The finished product had a flavor more similar to commercially available Ma Lai Gao than last time, but it still wasn’t as rich as store-bought Ma Lai Gao. This might be because the amount of soy sauce (and perhaps sugar?) was still too little (or too much flour). It seems I need to increase the amount of soy sauce and sugar a bit more.
Japanese link: Chinese Steamed Bread Recipe
Chinese Steamed Bread Recipe (Ingredients)
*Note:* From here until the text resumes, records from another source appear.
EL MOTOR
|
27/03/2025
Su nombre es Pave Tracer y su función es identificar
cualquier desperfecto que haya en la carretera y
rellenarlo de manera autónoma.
| # | Ingredients | Grams (g) | Calories (kcal) | Price (yen) | Notes |
| 1 | Egg | 60 | 91 | ¥20 | 1 M-sized egg |
| 2 | Milk | 20 | 13 | ¥4 | |
| 3 | Canola oil | 15 | 138 | ¥5 | |
| 4 | Soy sauce | 5 | 4 | ¥2 | |
| 5 | Flour | 50 | 184 | ¥10 | |
| 6 | Sugar | 60 | 232 | ¥18 | |
| 7 | Baking powder | 2 | 3 | ¥10 | |
| 8 | Baking soda | 1 | 0 | ¥1 | |
| (Total) | 213g | 665kcal | ¥70 |
Calories and prices are approximate values.
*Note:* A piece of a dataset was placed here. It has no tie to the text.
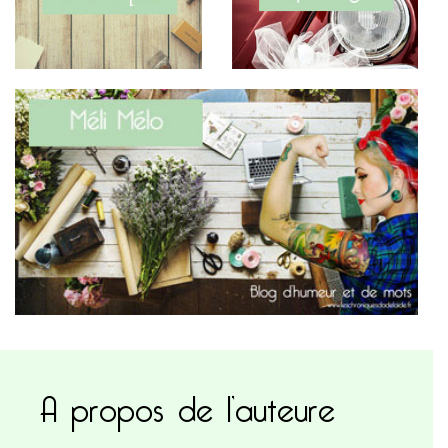
A propos de l’auteure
Chinese Steamed Bread Recipe (Instructions)
(1) Whisk the whole egg, 20g milk, 15g oil, 60g sugar, and 5g soy sauce with a hand mixer for about 2 minutes. (It will get quite frothy.)
(2) Add 50g flour, 2g baking powder, and 1g baking soda to (1) and mix until there are no lumps of flour.
(3) Pour (2) into a mold lined with lunchbox paper cups and steam for about 15 minutes in a boiling pot (I wrapped the pot lid with a towel to create a makeshift steamer).
(4) The finished product had a flavor more similar to commercially available Ma Lai Gao than last time, but it still wasn’t as rich as store-bought Ma Lai Gao. This might be because the amount of soy sauce (and perhaps sugar?) was still too little (or too much flour). It seems I need to increase the amount of soy sauce and sugar a bit more.